Counter-terrorism police in the United Kingdom are regularly making arrests in an effort to stop the flow of foreign fighters to Syria and Iraq. But they are also trying another approach to reach London's youth, who they believe are at risk of being radicalized.
In recent months, British police have partnered with Humza Arshad, a Muslim comedian with a popular YouTube channel, and asked him to tour schools around London to talk to schoolchildren. They believe that schoolchildren will identify and listen to Arshad, a 30-year-old from South London who makes jokes about jihadists and provides subtle moral messages on the true meaning of religion.
Young Muslims in Western countries are at risk of being radicalized. More than 25,000 foreign fighters from over 100 different countries have traveled to Syria and Iraq, as well as Afghanistan, Yemen and Libya, the United Nations secretary-general said in a report released on May 29.
Arshad first made a comic video in his bedroom in 2010 and posted it on YouTube. In 10 days, his video, called, "Diary of a Badman," attracted more than a million views.
"Taken aback by how quick the video had gone viral across Facebook and YouTube, Humza realized he was onto something special here and the 'Diary of a Badman' series was born," his agent told ABC News in a written statement.
Humza Productions now has become the most-viewed comedy channel in the U.K., with more than 60 million views and 240,000 subscribers.
Arshad was first booked to speak at one school. He was asked to show them his video, called, "Think for Yourself," which explores the issues of extremism, and to open a debate with the students.

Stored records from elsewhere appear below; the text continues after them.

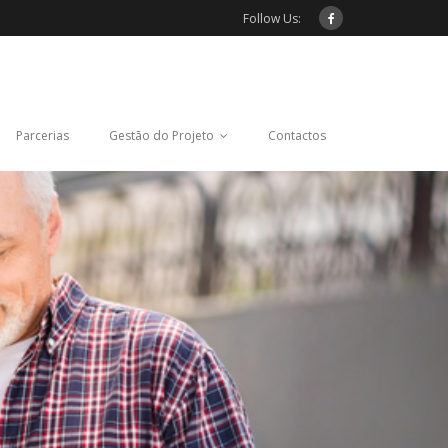
Follow Us:
Parcerias
Gestão do Projeto
Contactos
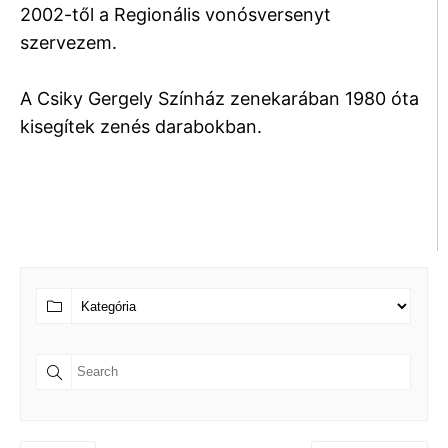
2002-től a Regionális vonósversenyt
szervezem.
A Csiky Gergely Színház zenekarában 1980 óta
kisegítek zenés darabokban.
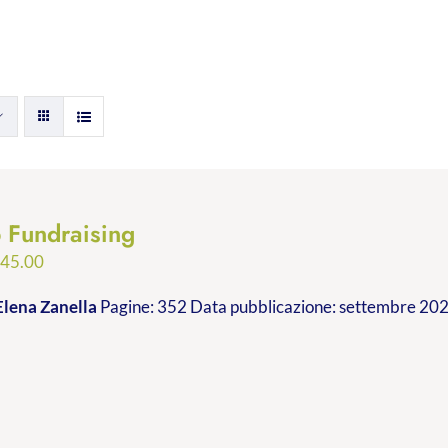
p Fundraising
Fascia
€
45.00
di
Elena Zanella
Pagine: 352 Data pubblicazione: settembre 2023
prezzo:
da
€24.99
a
€45.00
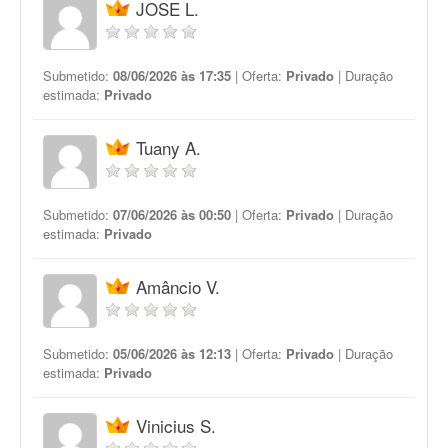
JOSE L.
Submetido:
08/06/2026 às 17:35
| Oferta:
Privado
| Duração
estimada:
Privado
Tuany A.
Submetido:
07/06/2026 às 00:50
| Oferta:
Privado
| Duração
estimada:
Privado
Amâncio V.
Submetido:
05/06/2026 às 12:13
| Oferta:
Privado
| Duração
estimada:
Privado
Vinicius S.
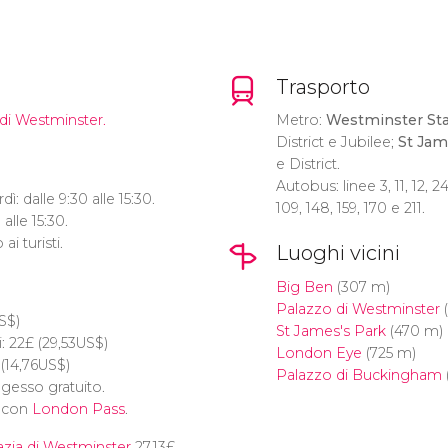
Trasporto
 di Westminster.
Metro:
Westminster Sta
District e Jubilee;
St Jam
e District.
Autobus: linee 3, 11, 12, 24
dì: dalle 9:30 alle 15:30.
109, 148, 159, 170 e 211.
alle 15:30.
i turisti.
Luoghi vicini
Big Ben
(307 m)
Palazzo di Westminster
(
S$
)
St James's Park
(470 m)
: 22
£
(29,53
US$
)
London Eye
(725 m)
(14,76
US$
)
Palazzo di Buckingham
ingesso gratuito.
o con
London Pass
.
bazia di Westminster
27,13
£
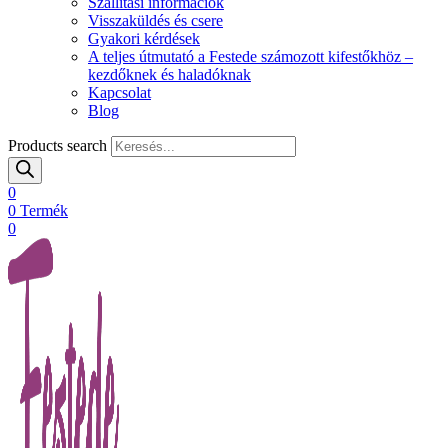
Szállítási információk
Visszaküldés és csere
Gyakori kérdések
A teljes útmutató a Festede számozott kifestőkhöz –
kezdőknek és haladóknak
Kapcsolat
Blog
Products search
0
0
Termék
0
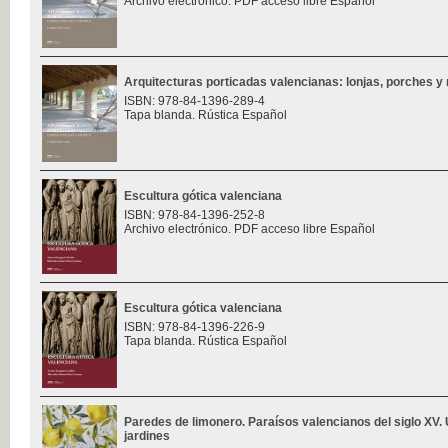
Archivo electrónico. PDF acceso libre Español
Arquitecturas porticadas valencianas: lonjas, porches y 
ISBN: 978-84-1396-289-4
Tapa blanda. Rústica Español
Escultura gótica valenciana
ISBN: 978-84-1396-252-8
Archivo electrónico. PDF acceso libre Español
Escultura gótica valenciana
ISBN: 978-84-1396-226-9
Tapa blanda. Rústica Español
Paredes de limonero. Paraísos valencianos del siglo XV. 
jardines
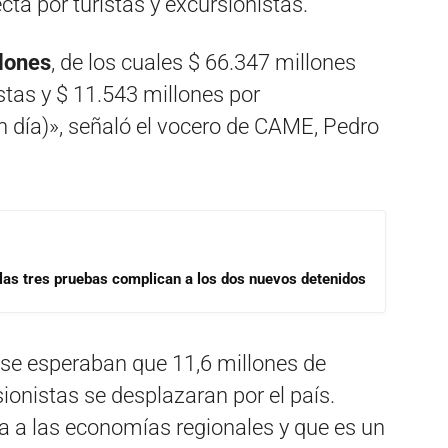
ta por turistas y excursionistas.
lones
, de los cuales $ 66.347 millones
tas y $ 11.543 millones por
un día)», señaló el vocero de CAME, Pedro
las tres pruebas complican a los dos nuevos detenidos
 se esperaban que 11,6 millones de
sionistas se desplazaran por el país.
a a las economías regionales y que es un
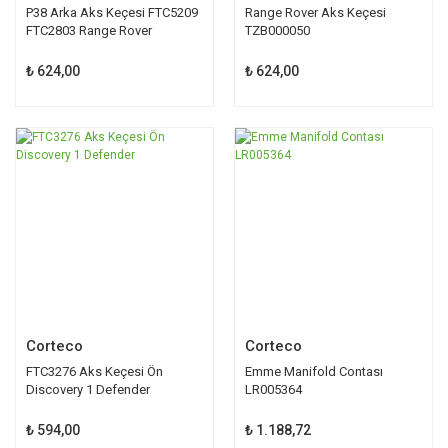
P38 Arka Aks Keçesi FTC5209
Range Rover Aks Keçesi
FTC2803 Range Rover
TZB000050
₺ 624,00
₺ 624,00
Corteco
Corteco
FTC3276 Aks Keçesi Ön
Emme Manifold Contası
Discovery 1 Defender
LR005364
₺ 594,00
₺ 1.188,72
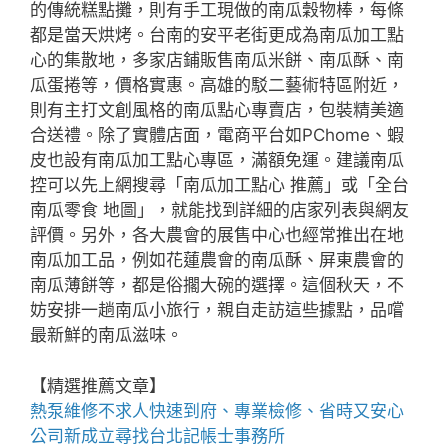
的傳統糕點攤，則有手工現做的南瓜穀物棒，每條
都是當天烘烤。台南的安平老街更成為南瓜加工點
心的集散地，多家店鋪販售南瓜米餅、南瓜酥、南
瓜蛋捲等，價格實惠。高雄的駁二藝術特區附近，
則有主打文創風格的南瓜點心專賣店，包裝精美適
合送禮。除了實體店面，電商平台如PChome、蝦
皮也設有南瓜加工點心專區，滿額免運。建議南瓜
控可以先上網搜尋「南瓜加工點心 推薦」或「全台
南瓜零食 地圖」，就能找到詳細的店家列表與網友
評價。另外，各大農會的展售中心也經常推出在地
南瓜加工品，例如花蓮農會的南瓜酥、屏東農會的
南瓜薄餅等，都是俗擱大碗的選擇。這個秋天，不
妨安排一趟南瓜小旅行，親自走訪這些據點，品嚐
最新鮮的南瓜滋味。
【精選推薦文章】
熱泵維修
不求人快速到府、專業檢修、省時又安心
公司新成立尋找
台北記帳士事務所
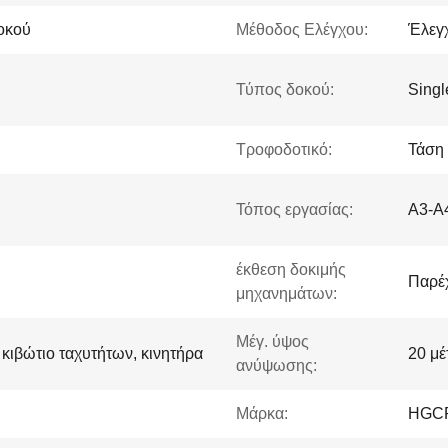
οκού
Μέθοδος Ελέγχου:
Έλεγχ
Τύπος δοκού:
Singl
Τροφοδοτικό:
Τάση 
Τόπος εργασίας:
A3-A
έκθεση δοκιμής
Παρέχ
μηχανημάτων:
Μέγ. ύψος
 κιβώτιο ταχυτήτων, κινητήρα
20 μέ
ανύψωσης:
Μάρκα:
HGC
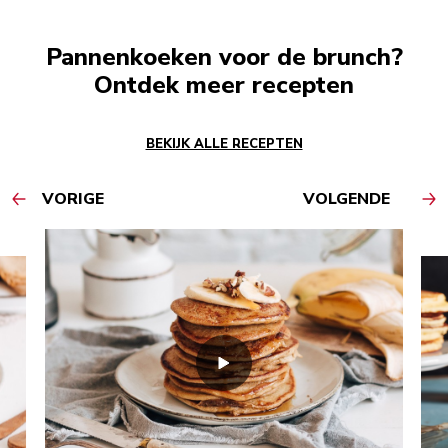
Pannenkoeken voor de brunch?
Ontdek meer recepten
BEKIJK ALLE RECEPTEN
VORIGE
VOLGENDE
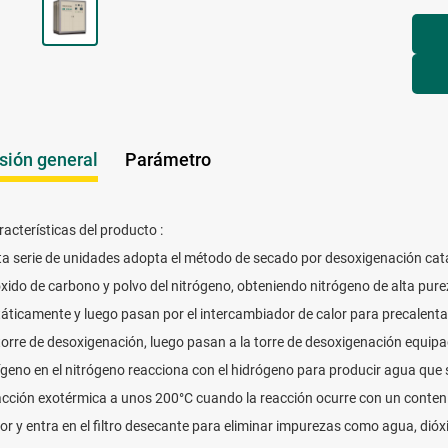
sión general
Parámetro
racterísticas del producto :
ta serie de unidades adopta el método de secado por desoxigenación cata
óxido de carbono y polvo del nitrógeno, obteniendo nitrógeno de alta pure
táticamente y luego pasan por el intercambiador de calor para precalentar 
 torre de desoxigenación, luego pasan a la torre de desoxigenación equipad
ígeno en el nitrógeno reacciona con el hidrógeno para producir agua que se
acción exotérmica a unos 200°C cuando la reacción ocurre con un conteni
lor y entra en el filtro desecante para eliminar impurezas como agua, dió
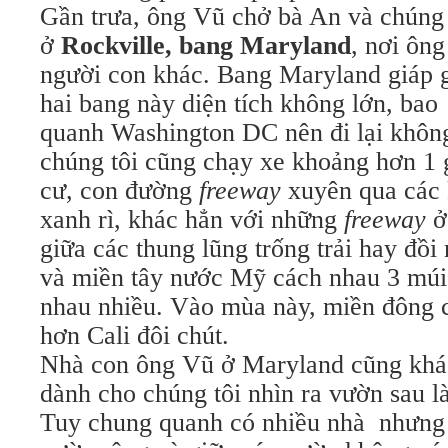
Gần trưa, ông Vũ chở bà An và chúng 
ở
Rockville
, bang Maryland
, nơi ôn
người con khác. Bang Maryland giáp gi
hai bang này diện tích không lớn, bao
quanh Washington DC nên đi lại khôn
chúng tôi cũng chạy xe khoảng hơn 1 
cư, con đường
freeway
xuyên qua các 
xanh rì, khác hẳn với những
freeway
ở
giữa các thung lũng trống trải hay đồi
và miền tây nước Mỹ cách nhau 3 múi
nhau nhiều. Vào mùa này, miền đông 
hơn Cali đôi chút.
Nhà con ông Vũ ở Maryland cũng khá 
dành cho chúng tôi nhìn ra vườn sau l
Tuy chung quanh có nhiều nhà nhưng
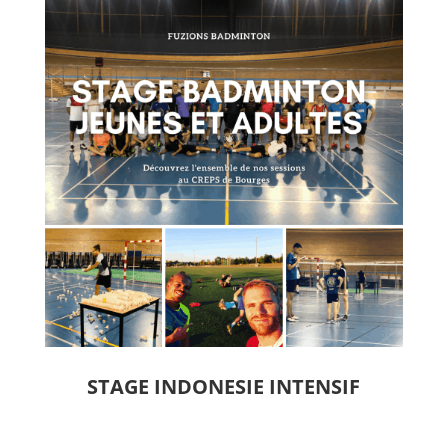
STAGE INDONESIE INTENSIF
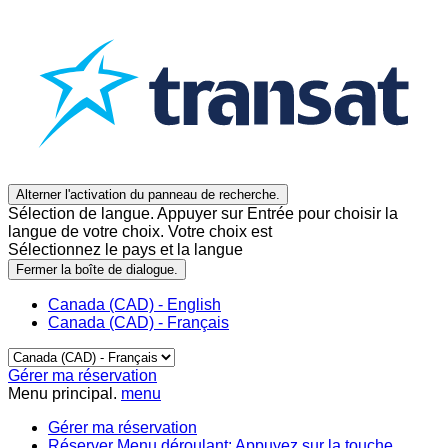
Alterner l'activation du panneau de recherche.
Sélection de langue. Appuyer sur Entrée pour choisir la
langue de votre choix. Votre choix est
Sélectionnez le pays et la langue
Fermer la boîte de dialogue.
Canada (CAD) - English
Canada (CAD) - Français
Gérer ma réservation
Menu principal.
menu
Gérer ma réservation
Réserver
Menu déroulant: Appuyez sur la touche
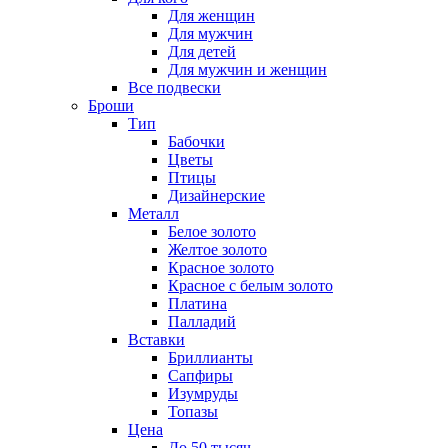
Для женщин
Для мужчин
Для детей
Для мужчин и женщин
Все подвески
Броши
Тип
Бабочки
Цветы
Птицы
Дизайнерские
Металл
Белое золото
Желтое золото
Красное золото
Красное с белым золото
Платина
Палладий
Вставки
Бриллианты
Сапфиры
Изумруды
Топазы
Цена
До 50 тысяч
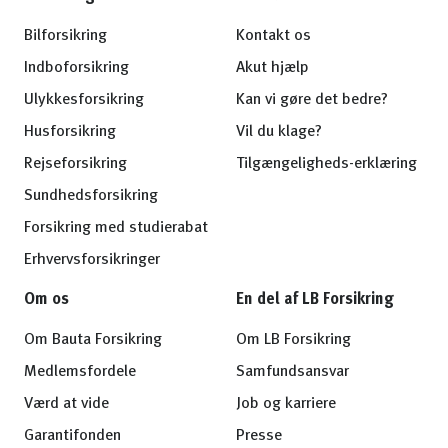
Bilforsikring
Kontakt os
Indboforsikring
Akut hjælp
Ulykkesforsikring
Kan vi gøre det bedre?
Husforsikring
Vil du klage?
Rejseforsikring
Tilgængeligheds-erklæring
Sundhedsforsikring
Forsikring med studierabat
Erhvervsforsikringer
Om os
En del af LB Forsikring
Om Bauta Forsikring
Om LB Forsikring
Medlemsfordele
Samfundsansvar
Værd at vide
Job og karriere
Garantifonden
Presse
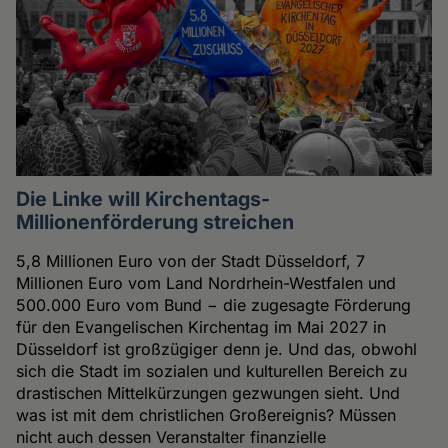
Die Linke will Kirchentags-
Millionenförderung streichen
5,8 Millionen Euro von der Stadt Düsseldorf, 7
Millionen Euro vom Land Nordrhein-Westfalen und
500.000 Euro vom Bund − die zugesagte Förderung
für den Evangelischen Kirchentag im Mai 2027 in
Düsseldorf ist großzügiger denn je. Und das, obwohl
sich die Stadt im sozialen und kulturellen Bereich zu
drastischen Mittelkürzungen gezwungen sieht. Und
was ist mit dem christlichen Großereignis? Müssen
nicht auch dessen Veranstalter finanzielle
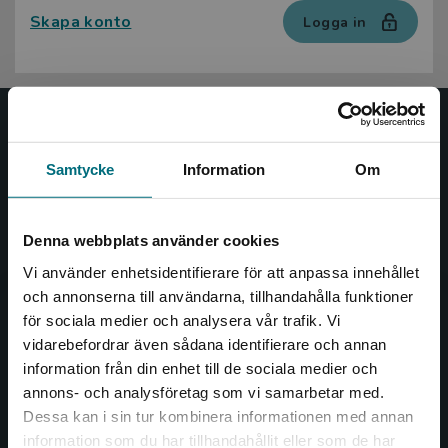
Skapa konto
Logga in
Nypon och Vilja
Samtycke
Information
Om
Nypon och Vilja förlag ger ut böcker som väcker läslust
och öppnar dörren till nya världar och möjligheter för
såväl barn som vuxna.
Denna webbplats använder cookies
Nypon och Vilja förlag är en del av Studentlitteratur.
Vi använder enhetsidentifierare för att anpassa innehållet
och annonserna till användarna, tillhandahålla funktioner
Kontakta oss
för sociala medier och analysera vår trafik. Vi
Begränsad fraktregion
vidarebefordrar även sådana identifierare och annan
Kontakta oss
information från din enhet till de sociala medier och
046-31 20 00
annons- och analysföretag som vi samarbetar med.
Dessa kan i sin tur kombinera informationen med annan
Box 141
information som du har tillhandahållit eller som de har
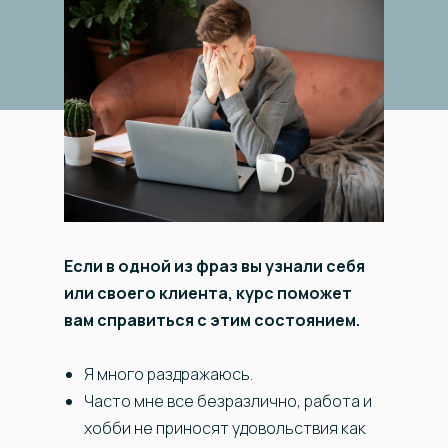
Если в одной из фраз вы узнали себя
или своего клиента, курс поможет
вам справиться с этим состоянием.
Я много раздражаюсь.
Часто мне все безразлично, работа и
хобби не приносят удовольствия как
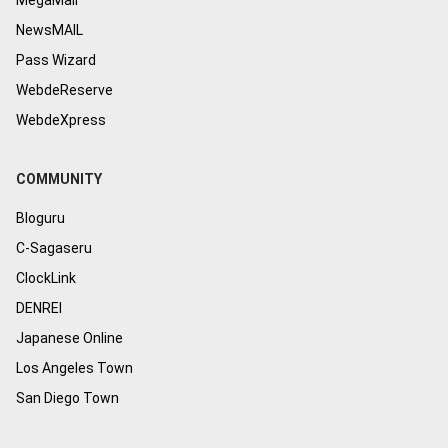
MegaMail
NewsMAIL
Pass Wizard
WebdeReserve
WebdeXpress
COMMUNITY
Bloguru
C-Sagaseru
ClockLink
DENREI
Japanese Online
Los Angeles Town
San Diego Town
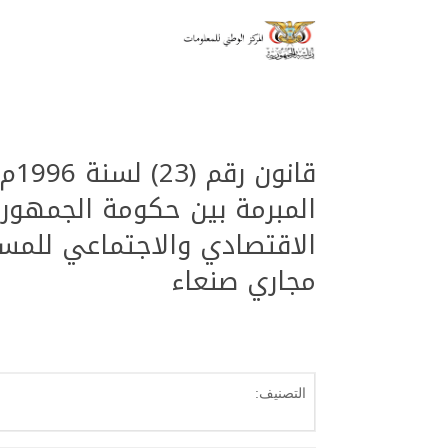
قان
المبرمة بين حكومة الجمهورية
الاقتصادي والاجتماعي للم
مجاري صنعاء
التصنيف:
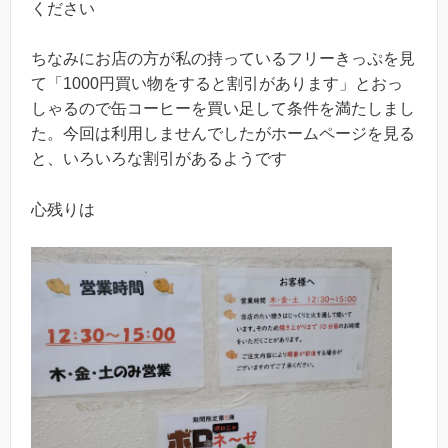
ください
ちなみにお店の方が私の持っているフリーきっぷを見
て「1000円買い物をすると割引があります」とおっ
しゃるので缶コーヒーを買い足して条件を満たしまし
た。今回は利用しませんでしたがホームページを見る
と、いろいろな割引があるようです
心残りは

In one of the scenes, Arshad's character, Badman, tries to stop his cousin from being brainwashed: "Brother, you're changing," he says. "Islam is about peace, if you want to stand up for something, then do so, but not with anger and violence."
The experience at the first school was a success, and Arshad has now been to more than 60 schools around London in support of his mission.
“Humza’s very much a rising star on YouTube, and it was clear the students were already familiar with and fans of his videos, so it is great to have got him on board for this project,” said PC Rizwaan Chothia of the East Midlands Prevent Engagement Team in an October 2014 statement from the East Midlands Police. “We are always looking for ways in which we can communicate important messages. This film makes it both entertaining as well as informative, which we hope will make it really effective.”
The New York Times has described Arshad as "the centerpiece of the British government’s latest and perhaps cleverest effort to prevent students from running off to Syria," while Newsweek called him, "Britain's 'Most Effective Tool' Against Radicalization."
While Arshad told ABC News he was, at first, hesitant to accept the serious task of trying to prevent radical speech from reaching teenagers, he felt it was his responsibility as a Muslim.
"I always wanted to do something positive, to give back to the community," he said, "and I thought I had a responsibility because most Muslims in my industry are not doing this."